REACH president Ramakrishnan Ramasamy said the findings were based on results of water samples collected by teams from local universities over a period of three months from August last year.

He said this was alarming as endosulfan, which acted as a contact poison in a wide variety of insects and mites, was a highly acute toxin and a suspected endocrine disruptor and was banned in 2005 under the Pesticides Act 1974.

Endocrine disruptors are chemicals that may interfere with the body’s endocrine system and produce adverse developmental, reproductive, neurological, and immune effects in both humans and wildlife.

Ramasamy said the pesticide residue which remained in the soil from earlier applications were polluting water bodies through land run-off, leaching and ultimately contaminate drinking water sources.

He added that REACH had obtained evidence from doctors linking pesticide exposure to adverse health effects including elevated risks of several forms of cancer among Cameron Highlands residents.

REACH said it would explain its finding in a press conference in March, pending full laboratory results on the water samples.

“We are also awaiting results from universities in the Unites States which are capable of detecting different pesticide’s active ingredients accurately and precisely,” he said.
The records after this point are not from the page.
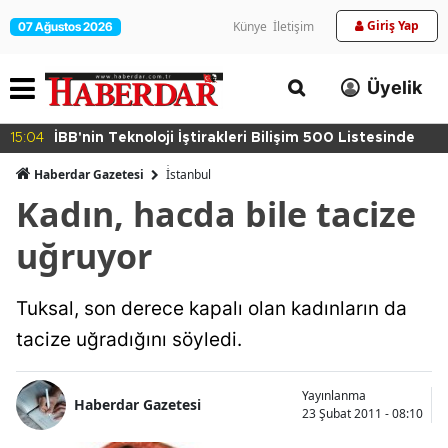
Giriş Yap
Künye
İletişim
07 Ağustos 2026
Üyelik
15:04
İBB'nin Teknoloji İştirakleri Bilişim 500 Listesinde
Haberdar Gazetesi
İ̇stanbul
Kadın, hacda bile tacize
uğruyor
Tuksal, son derece kapalı olan kadınların da
tacize uğradığını söyledi.
Yayınlanma
Haberdar Gazetesi
23 Şubat 2011 - 08:10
Pesticide use in agriculture had increased in tandem with the rapid growth of both legal and illegal farming in Cameron Highlands.

Pesticides are a standard part of most farming operations as it helps to kill, control, or repel insects, plant diseases, weeds, rodents and germs.

Ramasamy had previously warned that in addition to their inherent toxicity and widespread use, the use of illegal pesticides was increasing the threat to public health, especially infants and children who were particularly susceptible to the toxic effects of pesticides.

“Enforcement of bans on illegal pesticide is also lacking in effectiveness,” he said.

It is an offence to posses or to use a pesticide that is not registered in the Pesticides Act and those found guilty will be fined RM10,000.00 or a year’s imprisonment.

Ramasamy said after knowing what chemical was in the water and blood samples, and how much was detected, the authorities would be compelled to take action, including issuance of health advisory to the public.

The authorities would also need to make arrangements for a protected water supply which he said was lacking in Cameron Highlands due to unrestricted farming.

“There is cause for concern for the health of people especially children who drink tap water.

“The authorities will need to seek remedies to ensure the health of the public in the face of increasing threats to the region’s water supply.”

He said the presence of pesticide residues in water supply had long been suspected by REACH but research efforts were hampered by lack of grants.